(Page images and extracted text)
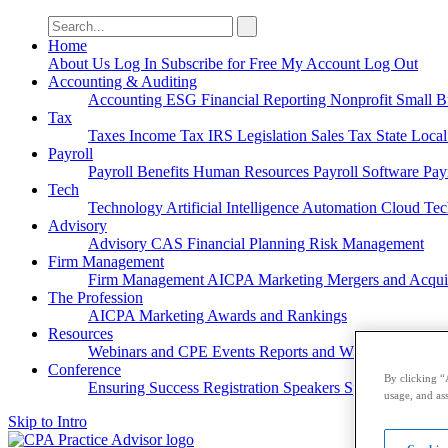
Search
for:
Home
About Us
Log In
Subscribe for Free
My Account
Log Out
Accounting & Auditing
Accounting
ESG
Financial Reporting
Nonprofit
Small B
Tax
Taxes
Income Tax
IRS
Legislation
Sales Tax
State Loca
Payroll
Payroll
Benefits
Human Resources
Payroll Software
Pay
Tech
Technology
Artificial Intelligence
Automation
Cloud Te
Advisory
Advisory
CAS
Financial Planning
Risk Management
Firm Management
Firm Management
AICPA
Marketing
Mergers and Acqui
The Profession
AICPA
Marketing
Awards and Rankings
Resources
Webinars and CPE
Events
Reports and Whitepapers
Pod
Conference
By clicking “
Ensuring Success
Registration
Speakers
Sponsorships
usage, and ass
Skip to Intro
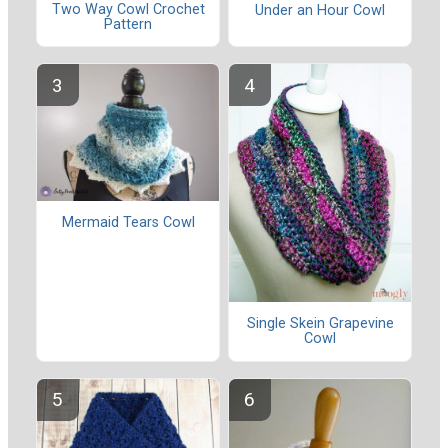
Two Way Cowl Crochet
Under an Hour Cowl
Pattern
Mermaid Tears Cowl
Single Skein Grapevine
Cowl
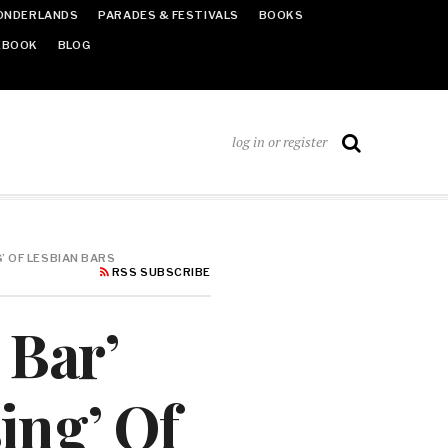
ONDERLANDS
PARADES & FESTIVALS
BOOKS
EBOOK
BLOG
log in or register
’ OF LESBIAN BARS
RSS SUBSCRIBE
 Bar’
ing’ Of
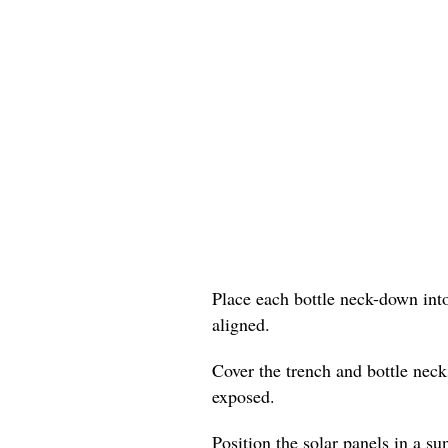
Place each bottle neck-down into
aligned.
Cover the trench and bottle neck
exposed.
Position the solar panels in a su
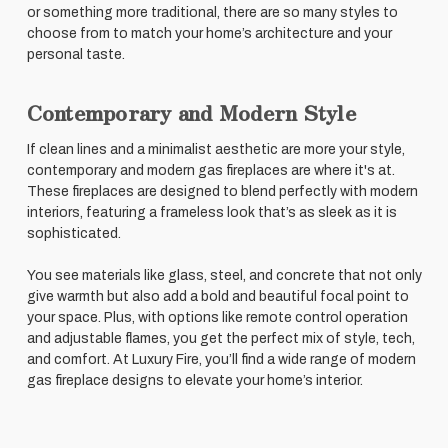
or something more traditional, there are so many styles to
choose from to match your home’s architecture and your
personal taste.
Contemporary and Modern Style
If clean lines and a minimalist aesthetic are more your style,
contemporary and modern gas fireplaces are where it's at.
These fireplaces are designed to blend perfectly with modern
interiors, featuring a frameless look that’s as sleek as it is
sophisticated.
You see materials like glass, steel, and concrete that not only
give warmth but also add a bold and beautiful focal point to
your space. Plus, with options like remote control operation
and adjustable flames, you get the perfect mix of style, tech,
and comfort. At Luxury Fire, you’ll find a wide range of modern
gas fireplace designs to elevate your home’s interior.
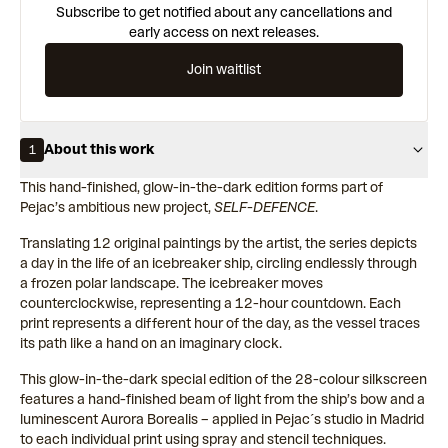
Subscribe to get notified about any cancellations and
early access on next releases.
Join waitlist
About this work
1
This hand-finished, glow-in-the-dark edition forms part of
Pejac’s ambitious new project,
SELF-DEFENCE
.
Translating 12 original paintings by the artist, the series depicts
a day in the life of an icebreaker ship, circling endlessly through
a frozen polar landscape. The icebreaker moves
counterclockwise, representing a 12-hour countdown. Each
print represents a different hour of the day, as the vessel traces
its path like a hand on an imaginary clock.
This glow-in-the-dark special edition of the 28-colour silkscreen
features a hand-finished beam of light from the ship’s bow and a
luminescent Aurora Borealis – applied in Pejac´s studio in Madrid
to each individual print using spray and stencil techniques.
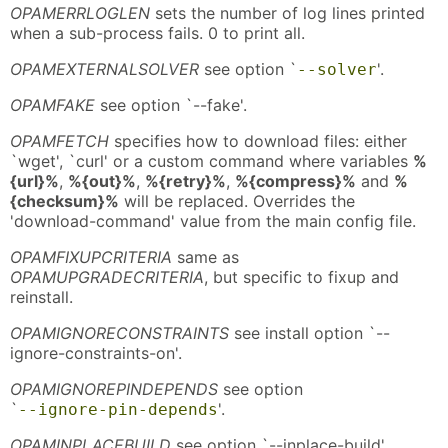
OPAMERRLOGLEN
sets the number of log lines printed
when a sub-process fails. 0 to print all.
OPAMEXTERNALSOLVER
see option `
'.
--solver
OPAMFAKE
see option `--fake'.
OPAMFETCH
specifies how to download files: either
`wget', `curl' or a custom command where variables
%
{url}%
,
%{out}%
,
%{retry}%
,
%{compress}%
and
%
{checksum}%
will be replaced. Overrides the
'download-command' value from the main config file.
OPAMFIXUPCRITERIA
same as
OPAMUPGRADECRITERIA
, but specific to fixup and
reinstall.
OPAMIGNORECONSTRAINTS
see install option `--
ignore-constraints-on'.
OPAMIGNOREPINDEPENDS
see option
`
'.
--ignore-pin-depends
OPAMINPLACEBUILD
see option `--inplace-build'.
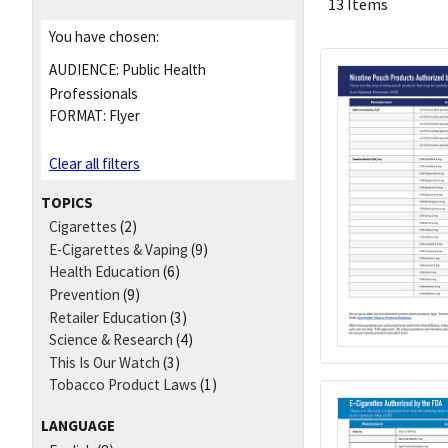
13 Items
You have chosen:
AUDIENCE:
Public Health
Professionals
FORMAT:
Flyer
Clear all filters
TOPICS
Cigarettes
(2)
E-Cigarettes & Vaping
(9)
Health Education
(6)
Prevention
(9)
Retailer Education
(3)
Science & Research
(4)
This Is Our Watch
(3)
Tobacco Product Laws
(1)
LANGUAGE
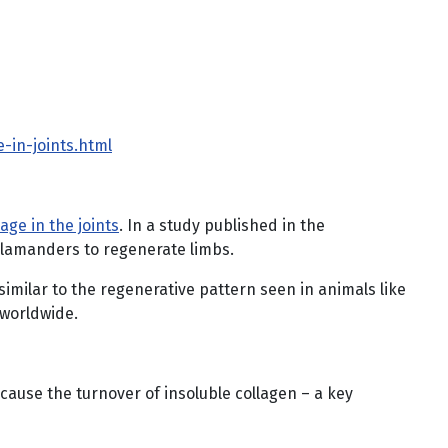
-in-joints.html
age in the joints
. In a study published in the
salamanders to regenerate limbs.
similar to the regenerative pattern seen in animals like
 worldwide.
ecause the turnover of insoluble collagen – a key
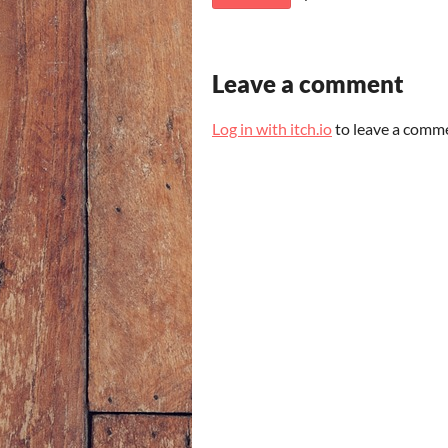
Leave a comment
Log in with itch.io
to leave a comm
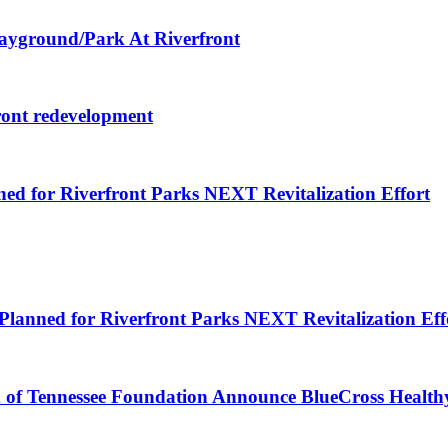
layground/Park At Riverfront
ront redevelopment
ned for Riverfront Parks NEXT Revitalization Effort
Planned for Riverfront Parks NEXT Revitalization Eff
d of Tennessee Foundation Announce BlueCross Health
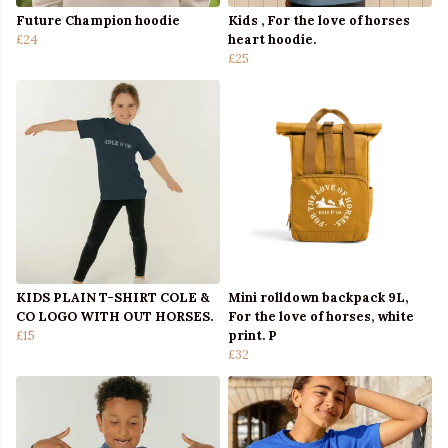
Future Champion hoodie
Kids , For the love of horses
£24
heart hoodie.
£25
KIDS PLAIN T-SHIRT COLE &
Mini rolldown backpack 9L,
CO LOGO WITH OUT HORSES.
For the love of horses, white
£15
print. P
£32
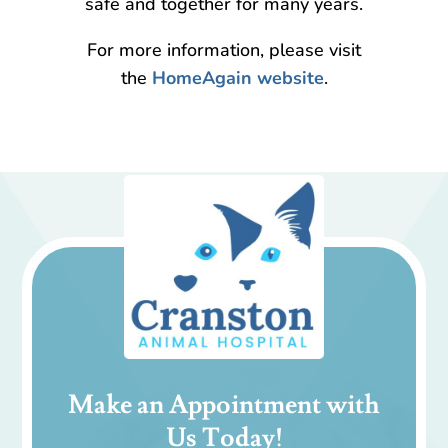
safe and together for many years.
For more information, please visit
the
HomeAgain website
.
Make an Appointment with
Us Today!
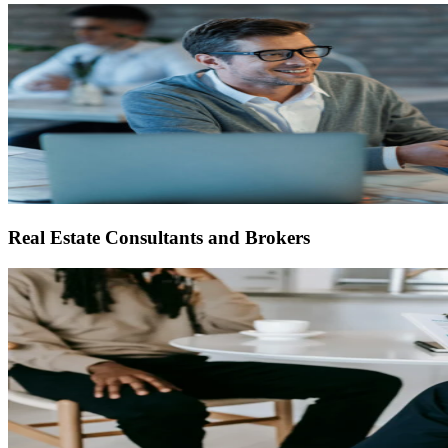
Real Estate Consultants and Brokers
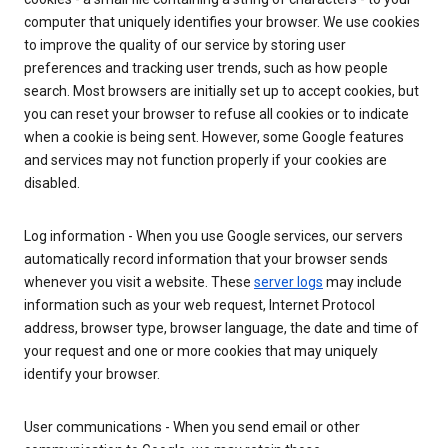
computer that uniquely identifies your browser. We use cookies
to improve the quality of our service by storing user
preferences and tracking user trends, such as how people
search. Most browsers are initially set up to accept cookies, but
you can reset your browser to refuse all cookies or to indicate
when a cookie is being sent. However, some Google features
and services may not function properly if your cookies are
disabled.
Log information - When you use Google services, our servers
automatically record information that your browser sends
whenever you visit a website. These
server logs
may include
information such as your web request, Internet Protocol
address, browser type, browser language, the date and time of
your request and one or more cookies that may uniquely
identify your browser.
User communications - When you send email or other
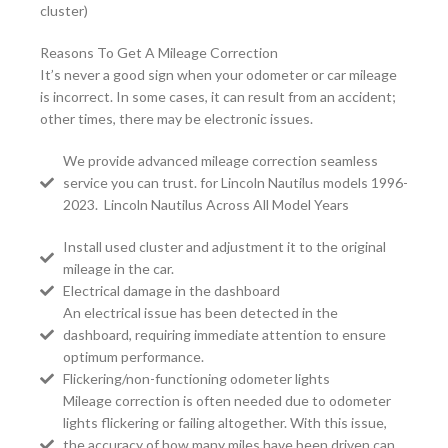
cluster)
Reasons To Get A Mileage Correction
It’s never a good sign when your odometer or car mileage
is incorrect. In some cases, it can result from an accident;
other times, there may be electronic issues.
We provide advanced mileage correction seamless
service you can trust. for Lincoln Nautilus models 1996-
2023. Lincoln Nautilus Across All Model Years
Install used cluster and adjustment it to the original
mileage in the car.
Electrical damage in the dashboard
An electrical issue has been detected in the
dashboard, requiring immediate attention to ensure
optimum performance.
Flickering/non-functioning odometer lights
Mileage correction is often needed due to odometer
lights flickering or failing altogether. With this issue,
the accuracy of how many miles have been driven can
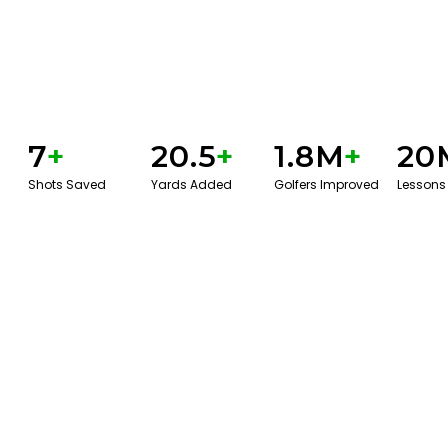
7
+
20.5
+
1.8M
+
20
Shots Saved
Yards Added
Golfers Improved
Lessons
GET STARTED WITH A GAME EVAL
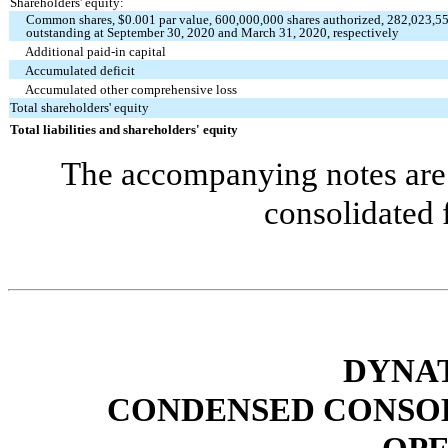
Shareholders' equity:
Common shares, $
0.001
par value,
600,000,000
shares authorized,
282,023,5
outstanding at September 30, 2020 and March 31, 2020, respectively
Additional paid-in capital
Accumulated deficit
Accumulated other comprehensive loss
Total shareholders' equity
Total liabilities and shareholders' equity
The accompanying notes are 
consolidated 
DYNAT
CONDENSED CONSOL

EXERCISE: "to leave a comm" marks the first line to copy, and "other times, there may be electronic issues." marks the last. Repeat that stretch above exactly, with no pictures.

TASK SOLUTION:
to leave a comm
layground/Park At Riverfront
ront redevelopment
ned for Riverfront Parks NEXT Revitalization Effort
Planned for Riverfront Parks NEXT Revitalization Eff
d of Tennessee Foundation Announce BlueCross Health
Future Champion hoodie
Kids , For the love of horses
£24
heart hoodie.
£25
KIDS PLAIN T-SHIRT COLE &
Mini rolldown backpack 9L,
CO LOGO WITH OUT HORSES.
For the love of horses, white
£15
print. P
£32
safe and together for many years.
For more information, please visit
the
HomeAgain website
.
Make an Appointment with
Us Today!
Real Estate Consultants and Brokers
computer that uniquely identifies your browser. We use cookies
to improve the quality of our service by storing user
preferences and tracking user trends, such as how people
search. Most browsers are initially set up to accept cookies, but
you can reset your browser to refuse all cookies or to indicate
when a cookie is being sent. However, some Google features
and services may not function properly if your cookies are
disabled.
Log information - When you use Google services, our servers
automatically record information that your browser sends
whenever you visit a website. These
server logs
may include
information such as your web request, Internet Protocol
address, browser type, browser language, the date and time of
your request and one or more cookies that may uniquely
identify your browser.
User communications - When you send email or other
cluster)
Reasons To Get A Mileage Correction
It’s never a good sign when your odometer or car mileage
is incorrect. In some cases, it can result from an accident;
other times, there may be electronic issues.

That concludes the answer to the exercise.